**Dataset records:**
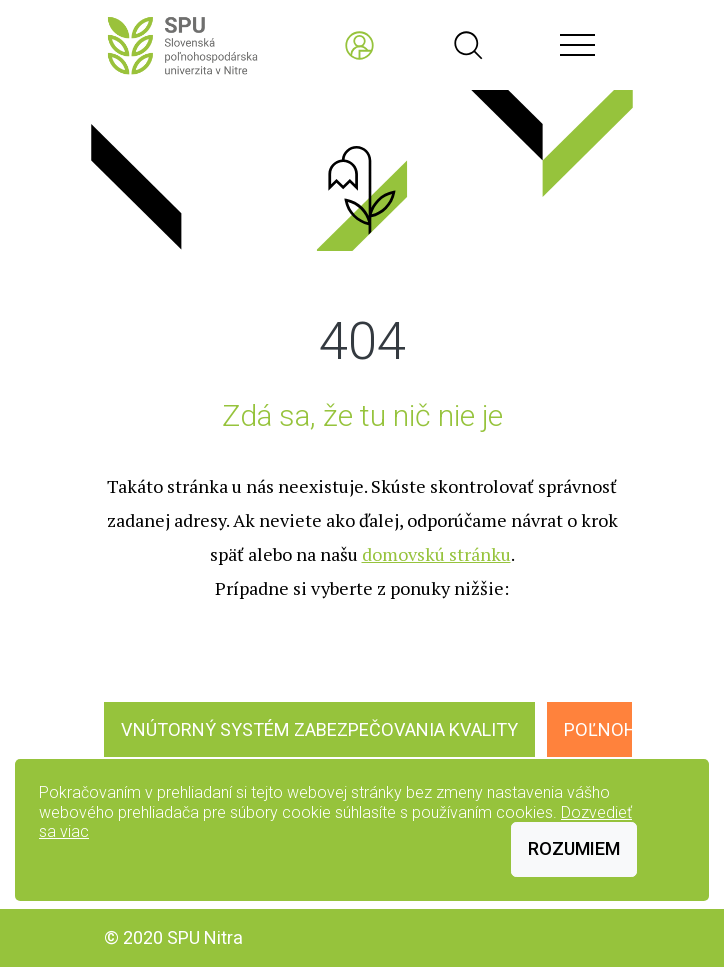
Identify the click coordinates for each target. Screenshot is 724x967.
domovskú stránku (436, 554)
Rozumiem (574, 848)
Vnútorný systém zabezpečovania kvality (319, 729)
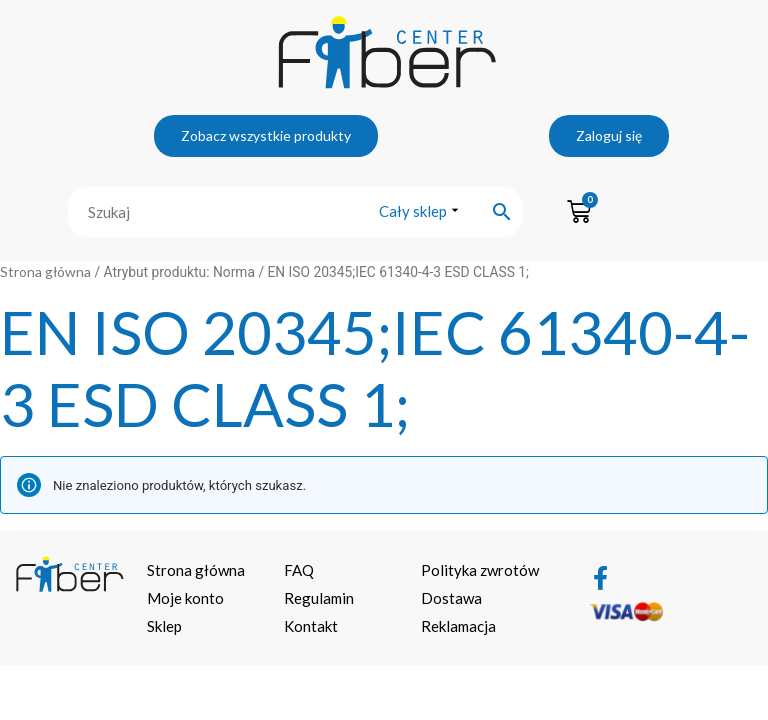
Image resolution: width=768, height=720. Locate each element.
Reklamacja (458, 626)
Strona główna (45, 271)
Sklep (164, 626)
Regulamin (319, 598)
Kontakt (311, 626)
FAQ (299, 570)
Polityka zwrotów (480, 570)
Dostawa (451, 598)
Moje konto (185, 598)
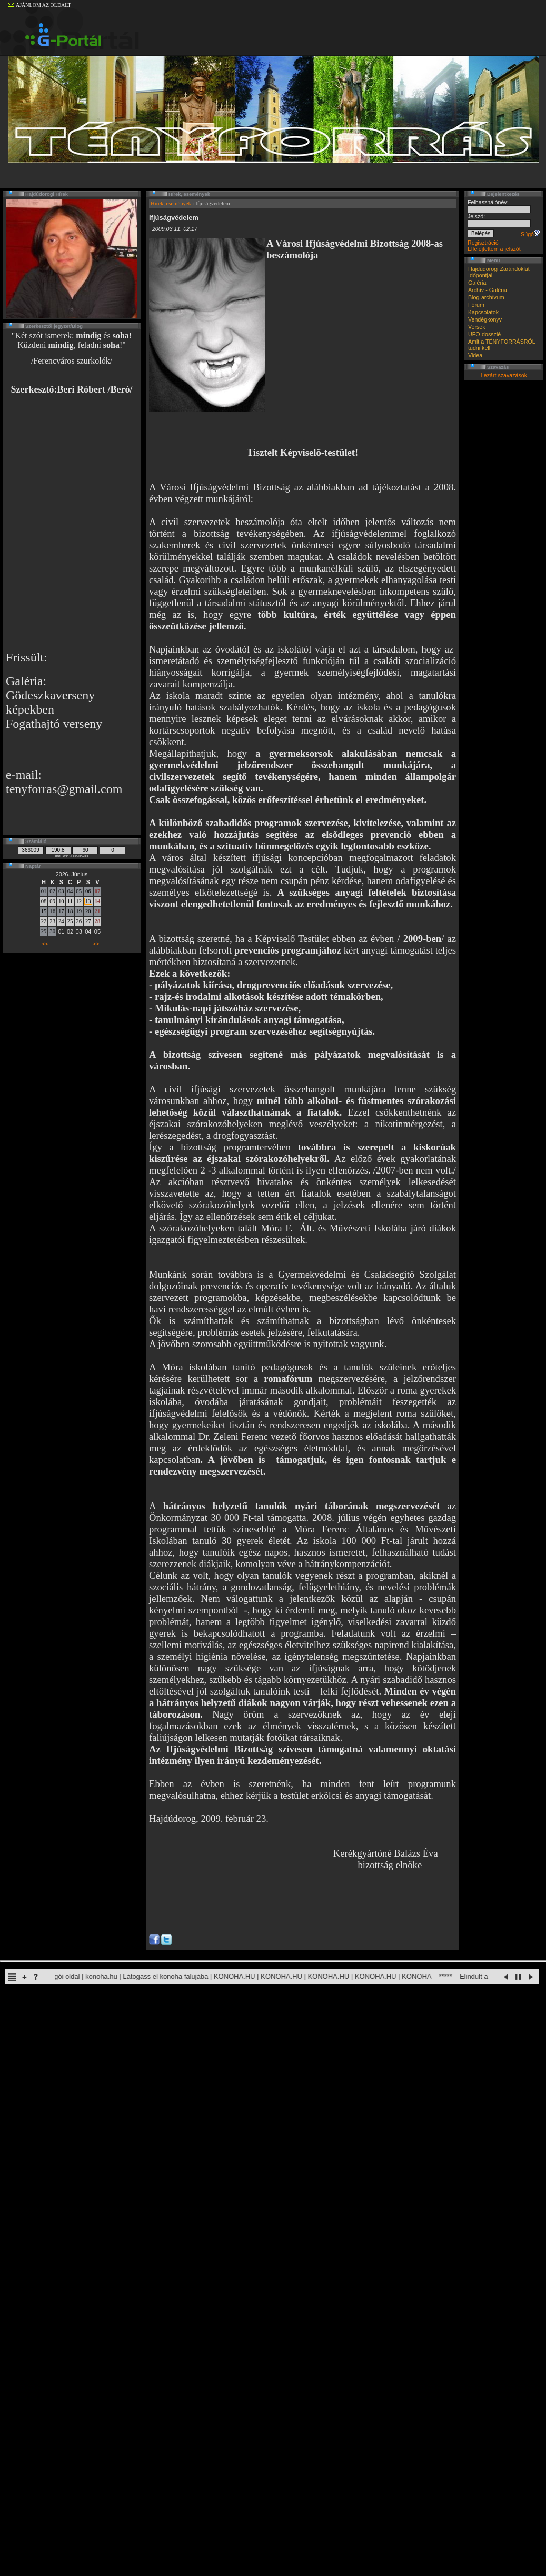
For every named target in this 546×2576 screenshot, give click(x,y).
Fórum (476, 305)
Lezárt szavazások (504, 375)
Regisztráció (483, 242)
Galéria (477, 282)
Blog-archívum (486, 297)
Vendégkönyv (485, 319)
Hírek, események (171, 203)
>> (96, 943)
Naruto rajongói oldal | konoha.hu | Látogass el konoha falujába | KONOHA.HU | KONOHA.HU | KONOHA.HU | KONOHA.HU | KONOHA (232, 1976)
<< (45, 943)
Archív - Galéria (487, 290)
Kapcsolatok (483, 312)
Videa (475, 355)
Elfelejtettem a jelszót (494, 249)
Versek (476, 327)
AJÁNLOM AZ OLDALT (39, 5)
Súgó (530, 234)
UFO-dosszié (484, 334)
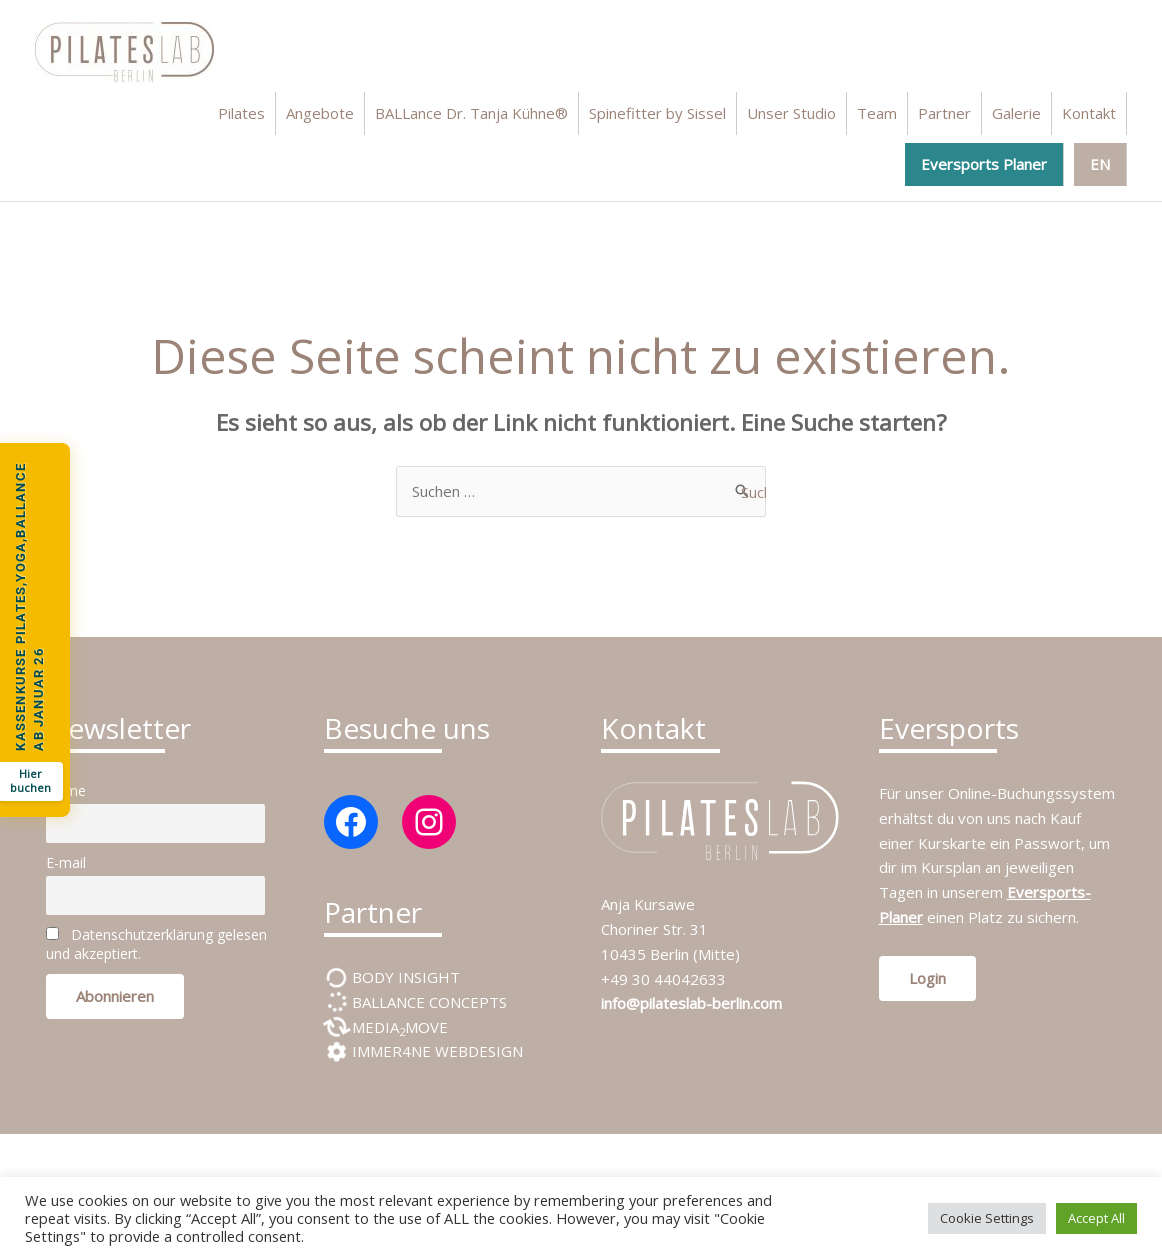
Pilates (241, 113)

**Task goal:**
Without the pictures, repeat the entries above line by line, from the first through the one that contains "Kapcsolatok (483, 312)", both ends included.

**Problem solution:**
Identify the click coordinates for each target. Screenshot is 724x967.
domovskú stránku (436, 554)
Rozumiem (574, 848)
Vnútorný systém zabezpečovania kvality (319, 729)
Image resolution: width=768, height=720. Locate each element.
Reklamacja (458, 626)
Strona główna (45, 271)
Sklep (164, 626)
Regulamin (319, 598)
Kontakt (311, 626)
FAQ (299, 570)
Polityka zwrotów (480, 570)
Dostawa (451, 598)
Moje konto (185, 598)
For every named target in this 546×2576 screenshot, give click(x,y).
Fórum (476, 305)
Lezárt szavazások (504, 375)
Regisztráció (483, 242)
Galéria (477, 282)
Blog-archívum (486, 297)
Vendégkönyv (485, 319)
Hírek, események (171, 203)
>> (96, 943)
Naruto rajongói oldal | konoha.hu | Látogass el konoha falujába | KONOHA.HU | KONOHA.HU | KONOHA.HU | KONOHA.HU | KONOHA (232, 1976)
<< (45, 943)
Archív - Galéria (487, 290)
Kapcsolatok (483, 312)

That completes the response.